[Date Prev][Date Next][Thread Prev][Thread Next][Date Index][Thread Index]
Re: [Qemu-devel] Questions about vNVDIMM on qemu/KVM
From: |
Yasunori Goto |
Subject: |
Re: [Qemu-devel] Questions about vNVDIMM on qemu/KVM |
Date: |
Wed, 06 Jun 2018 10:44:45 +0900 |
> Hi,
>
> >
> > > I'm investigating status of vNVDIMM on qemu/KVM,
> > > and I have some questions about it. I'm glad if anyone answer them.
> > >
> > > In my understanding, qemu/KVM has a feature to show NFIT for guest,
> > > and it will be still updated about platform capability with this patch
> > > set.
> > > https://lists.gnu.org/archive/html/qemu-devel/2018-05/msg04756.html
> > >
> > > And libvirt also supports this feature with <memory model='nvdimm'>
> > > https://libvirt.org/formatdomain.html#elementsMemory
> > >
> > >
> > > However, virtio-pmem is developing now, and it is better
> > > for archtectures to detect regions of NVDIMM without ACPI (like s390x)
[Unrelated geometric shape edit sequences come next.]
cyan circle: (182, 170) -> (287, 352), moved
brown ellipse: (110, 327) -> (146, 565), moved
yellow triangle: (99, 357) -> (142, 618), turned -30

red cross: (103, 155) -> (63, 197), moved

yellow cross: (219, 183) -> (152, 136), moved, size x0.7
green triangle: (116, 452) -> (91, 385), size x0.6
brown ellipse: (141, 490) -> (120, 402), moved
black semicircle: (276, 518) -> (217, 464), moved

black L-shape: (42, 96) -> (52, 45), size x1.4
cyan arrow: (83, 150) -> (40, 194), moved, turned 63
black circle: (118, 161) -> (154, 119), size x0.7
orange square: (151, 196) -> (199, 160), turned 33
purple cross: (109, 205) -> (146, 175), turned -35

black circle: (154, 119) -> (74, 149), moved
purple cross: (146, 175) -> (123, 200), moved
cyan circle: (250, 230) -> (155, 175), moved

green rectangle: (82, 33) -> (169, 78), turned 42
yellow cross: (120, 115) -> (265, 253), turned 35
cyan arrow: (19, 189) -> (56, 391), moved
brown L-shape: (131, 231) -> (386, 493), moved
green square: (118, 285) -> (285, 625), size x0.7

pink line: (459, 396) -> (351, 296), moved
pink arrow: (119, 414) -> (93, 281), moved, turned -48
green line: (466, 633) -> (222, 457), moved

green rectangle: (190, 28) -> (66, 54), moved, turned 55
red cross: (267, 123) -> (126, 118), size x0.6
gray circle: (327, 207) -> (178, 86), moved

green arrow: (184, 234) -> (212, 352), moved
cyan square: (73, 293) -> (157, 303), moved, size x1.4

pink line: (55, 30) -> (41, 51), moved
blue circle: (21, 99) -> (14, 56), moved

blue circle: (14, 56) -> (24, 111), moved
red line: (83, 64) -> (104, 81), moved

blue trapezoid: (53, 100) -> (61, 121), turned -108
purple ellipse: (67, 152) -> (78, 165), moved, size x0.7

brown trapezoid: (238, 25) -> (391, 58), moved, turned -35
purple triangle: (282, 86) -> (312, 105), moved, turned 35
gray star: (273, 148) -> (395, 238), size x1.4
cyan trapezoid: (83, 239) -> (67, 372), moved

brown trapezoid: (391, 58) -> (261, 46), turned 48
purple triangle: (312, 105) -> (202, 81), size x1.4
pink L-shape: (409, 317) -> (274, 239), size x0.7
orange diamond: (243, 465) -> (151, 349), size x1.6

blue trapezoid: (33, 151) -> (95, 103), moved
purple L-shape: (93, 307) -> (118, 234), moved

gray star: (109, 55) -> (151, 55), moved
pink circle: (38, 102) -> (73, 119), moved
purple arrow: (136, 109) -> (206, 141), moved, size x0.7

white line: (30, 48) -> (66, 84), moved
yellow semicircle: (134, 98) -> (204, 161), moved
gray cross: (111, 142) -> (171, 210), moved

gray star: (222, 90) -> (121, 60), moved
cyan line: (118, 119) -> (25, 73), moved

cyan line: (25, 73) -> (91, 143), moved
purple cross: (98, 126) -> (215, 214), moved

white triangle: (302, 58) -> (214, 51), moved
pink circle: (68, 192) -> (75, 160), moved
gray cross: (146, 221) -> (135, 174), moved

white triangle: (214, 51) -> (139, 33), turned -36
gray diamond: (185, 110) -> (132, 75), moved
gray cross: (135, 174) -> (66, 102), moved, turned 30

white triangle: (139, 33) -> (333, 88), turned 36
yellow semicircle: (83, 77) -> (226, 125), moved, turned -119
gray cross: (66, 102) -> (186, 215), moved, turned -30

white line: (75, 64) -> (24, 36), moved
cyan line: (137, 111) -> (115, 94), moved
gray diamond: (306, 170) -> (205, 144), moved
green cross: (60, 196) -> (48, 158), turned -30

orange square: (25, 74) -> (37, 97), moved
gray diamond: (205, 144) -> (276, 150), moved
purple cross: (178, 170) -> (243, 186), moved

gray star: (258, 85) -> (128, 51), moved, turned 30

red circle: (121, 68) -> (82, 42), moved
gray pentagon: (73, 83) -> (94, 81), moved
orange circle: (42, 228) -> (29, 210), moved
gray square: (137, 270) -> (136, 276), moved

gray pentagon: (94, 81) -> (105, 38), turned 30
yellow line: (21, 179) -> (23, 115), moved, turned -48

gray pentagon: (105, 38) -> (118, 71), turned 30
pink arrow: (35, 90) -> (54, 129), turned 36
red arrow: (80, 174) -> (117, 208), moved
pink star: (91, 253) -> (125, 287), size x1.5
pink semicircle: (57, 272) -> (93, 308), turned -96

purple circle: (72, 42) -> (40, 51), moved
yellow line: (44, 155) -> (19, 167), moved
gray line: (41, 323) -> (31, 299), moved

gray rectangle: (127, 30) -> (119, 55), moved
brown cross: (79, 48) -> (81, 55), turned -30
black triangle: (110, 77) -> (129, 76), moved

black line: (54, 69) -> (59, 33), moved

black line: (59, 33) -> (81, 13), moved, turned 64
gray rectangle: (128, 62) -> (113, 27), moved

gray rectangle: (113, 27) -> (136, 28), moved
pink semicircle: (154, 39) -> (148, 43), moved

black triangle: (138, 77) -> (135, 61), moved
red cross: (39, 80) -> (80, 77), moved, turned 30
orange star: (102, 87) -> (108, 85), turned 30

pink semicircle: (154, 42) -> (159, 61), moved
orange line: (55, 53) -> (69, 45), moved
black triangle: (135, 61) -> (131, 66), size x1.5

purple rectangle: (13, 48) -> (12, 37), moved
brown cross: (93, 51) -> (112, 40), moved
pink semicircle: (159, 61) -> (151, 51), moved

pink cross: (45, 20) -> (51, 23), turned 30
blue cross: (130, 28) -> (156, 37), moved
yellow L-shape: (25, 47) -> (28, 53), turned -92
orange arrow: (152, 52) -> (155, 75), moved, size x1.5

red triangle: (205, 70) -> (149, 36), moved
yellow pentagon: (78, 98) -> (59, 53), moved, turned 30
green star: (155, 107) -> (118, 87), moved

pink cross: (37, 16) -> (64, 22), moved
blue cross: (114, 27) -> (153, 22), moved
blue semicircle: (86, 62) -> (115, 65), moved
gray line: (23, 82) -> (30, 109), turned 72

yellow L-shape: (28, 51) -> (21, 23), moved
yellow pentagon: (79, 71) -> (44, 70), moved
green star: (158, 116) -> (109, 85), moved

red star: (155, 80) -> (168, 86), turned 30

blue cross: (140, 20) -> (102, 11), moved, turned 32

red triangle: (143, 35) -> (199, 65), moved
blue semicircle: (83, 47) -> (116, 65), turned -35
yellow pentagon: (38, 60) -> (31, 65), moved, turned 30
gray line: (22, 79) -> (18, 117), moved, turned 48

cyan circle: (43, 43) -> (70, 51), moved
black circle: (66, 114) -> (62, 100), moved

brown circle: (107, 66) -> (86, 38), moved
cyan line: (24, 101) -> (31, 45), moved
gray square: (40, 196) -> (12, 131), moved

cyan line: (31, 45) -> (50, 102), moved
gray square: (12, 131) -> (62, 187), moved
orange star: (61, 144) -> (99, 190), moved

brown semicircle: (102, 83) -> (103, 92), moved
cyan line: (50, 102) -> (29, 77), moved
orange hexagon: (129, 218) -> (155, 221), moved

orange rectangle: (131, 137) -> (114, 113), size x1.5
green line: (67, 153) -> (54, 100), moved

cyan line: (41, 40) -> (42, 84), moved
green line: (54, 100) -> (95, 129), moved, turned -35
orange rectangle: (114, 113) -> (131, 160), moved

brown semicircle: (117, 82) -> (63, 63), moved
> > > In addition, It is also necessary to flush guest contents on vNVDIMM
> > > who has a backend-file.
> > >
> > >
> > > Q1) Does ACPI.NFIT bus of qemu/kvm remain with virtio-pmem?
> No.
>
> > > How do each roles become it if both NFIT and virtio-pmem will be
> > > available?
>
> There are two main use cases:
>
> 1] DAX memory region pass-through to guest:
> -------------------------------------------
> As this region is present in actual physical NVDIMM device and
> exposed to guest,
> ACPI/NFIT way is used. If all the persistent memory is used by only
> this way we
> don't need 'virtio-pmem'.
>
> 2] Emulated DAX memory region in host passed to guest:
> --------------------------------------------------------
> If this type of region is exposed to guest, it will be preferable to
> use
> 'virtio-pmem'.
>
> This is regular host memory which is mmaped in guest address space
> for emulating
> persistent memory. Guest writes are present in host page cache and
> not assured to be
> written on backing disk without an explicit flush/sync call.
>
> 'virtio-pmem' will solve the problem of flushing guest writes present
> in host page cache.
> With filesystems at host which use journal-ling like (ext4, xfs),
> they automatically call
> 'fsync' at regular intervals. but still there is not 100% assurance
> of all write persistence until
> an explicit flush is done from guest. So, we need an additional fsync
> to flush guest writes to
> backing disk. We are using this approach to avoid using guest page
> cache and keep page cache management
> of all the guests at host side.
>
> If both ACPI NFIT and virtio-pmem are present, both will have their
> corresponding memory regions and
> defined by memory type "Persistent shared Memory" in case of
> virtio-pmem and "Persistent Memory" for
> ACPI NVDIMM. This is to differentiate both the memory types.
Ok.
>
> > > If my understanding is correct, both NFIT and virtio-pmem is used to
> > > detect vNVDIMM regions, but only one seems to be necessary....
> > >
> > > Otherwize, is the NFIT bus just for keeping compatibility,
> > > and virtio-pmem is promising way?
> > >
> > >
> > > Q2) What bus is(will be?) created for virtio-pmem?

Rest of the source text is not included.